* _What is being asked_: As the answer, give every line of the records that includes the word "Université".

[Transcribed page contents]
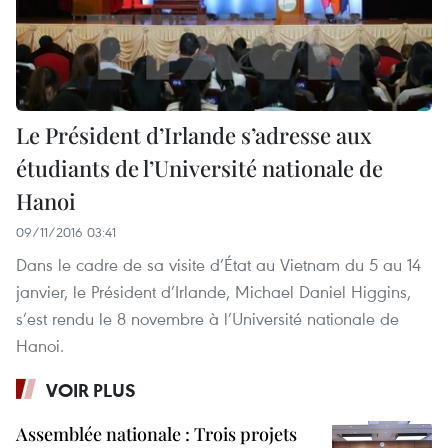
Le Président d’Irlande s’adresse aux
étudiants de l’Université nationale de
Hanoi
09/11/2016 03:41
Dans le cadre de sa visite d’État au Vietnam du 5 au 14
janvier, le Président d’Irlande, Michael Daniel Higgins,
s’est rendu le 8 novembre à l’Université nationale de
Hanoi.
VOIR PLUS
Assemblée nationale : Trois projets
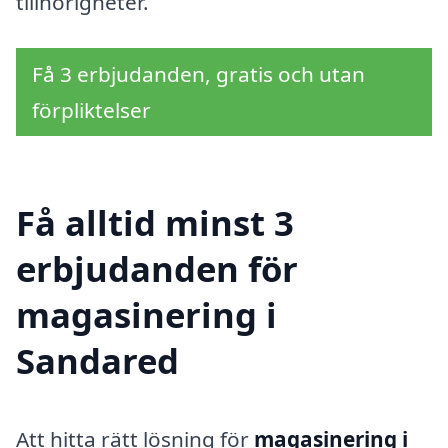
tillhörigheter.
Få 3 erbjudanden, gratis och utan
förpliktelser
Få alltid minst 3
erbjudanden för
magasinering i
Sandared
Att hitta rätt lösning för
magasinering i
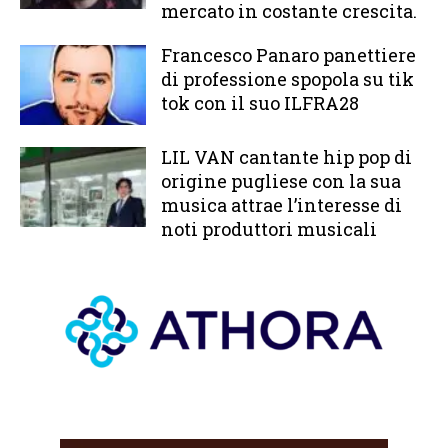
mercato in costante crescita.
Francesco Panaro panettiere
di professione spopola su tik
tok con il suo ILFRA28
LIL VAN cantante hip pop di
origine pugliese con la sua
musica attrae l’interesse di
noti produttori musicali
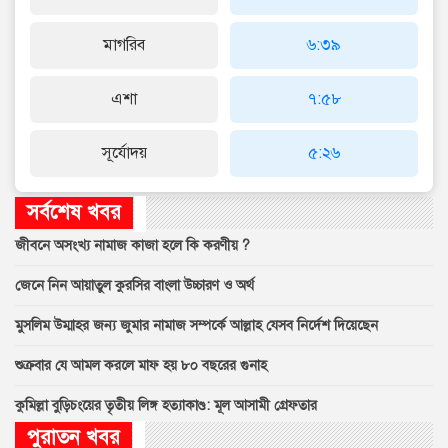
মাগরিব
৬:৩৯
এশা
৭:৫৮
সূর্যোদয়
৫:২৬
সর্বশেষ খবর
জীবনে অসংখ্য নামাজ কাজা হলে কি করণীয় ?
জেনে নিন আয়াতুল কুরসির বাংলা উচ্চারণ ও অর্থ
মুসলিম উম্মাহর জন্য জুমার নামাজ সম্পর্কে আল্লাহ যেসব নির্দেশ দিয়েছেন
শুক্রবার যে আমল করলে মাফ হয় ৮০ বছরের গুনাহ
কুমিল্লা বুড়িচংয়ের তৃতীয় লিঙ্গ হত্যাকাণ্ড: মূল আসামী গ্রেফতার
পুরাতন খবর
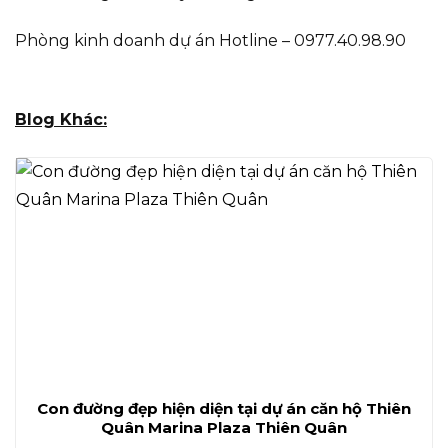
Phòng kinh doanh dự án Hotline – 0977.40.98.90
Blog Khác:
Con đường đẹp hiện diện tại dự án căn hộ Thiên
Quân Marina Plaza Thiên Quân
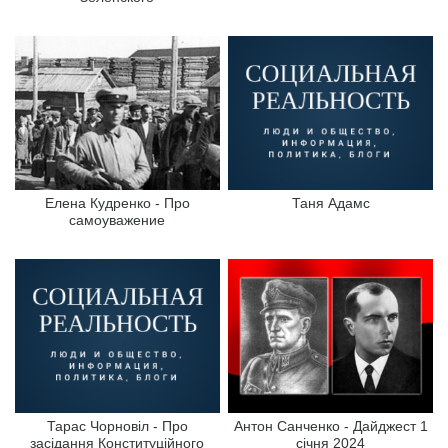
Елена Кудренко - Про
Таня Адамс
самоуважение
Тарас Чорновіл - Про
Антон Санченко - Дайджест 1
засідання Конституційного
січня 2024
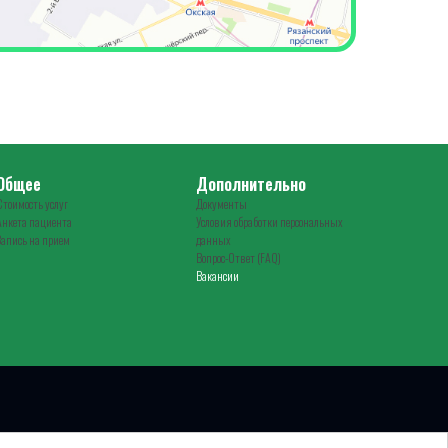
Общее
Дополнительно
Стоимость услуг
Документы
Анкета пациента
Условия обработки персональных
Запись на прием
данных
Вопрос-Ответ (FAQ)
Вакансии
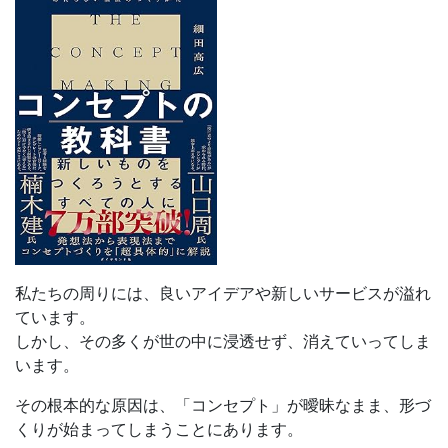
私たちの周りには、良いアイデアや新しいサービスが溢れ
ています。
しかし、その多くが世の中に浸透せず、消えていってしま
います。
その根本的な原因は、「コンセプト」が曖昧なまま、形づ
くりが始まってしまうことにあります。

* _Task output_:
étudiants de l’Université nationale de
s’est rendu le 8 novembre à l’Université nationale de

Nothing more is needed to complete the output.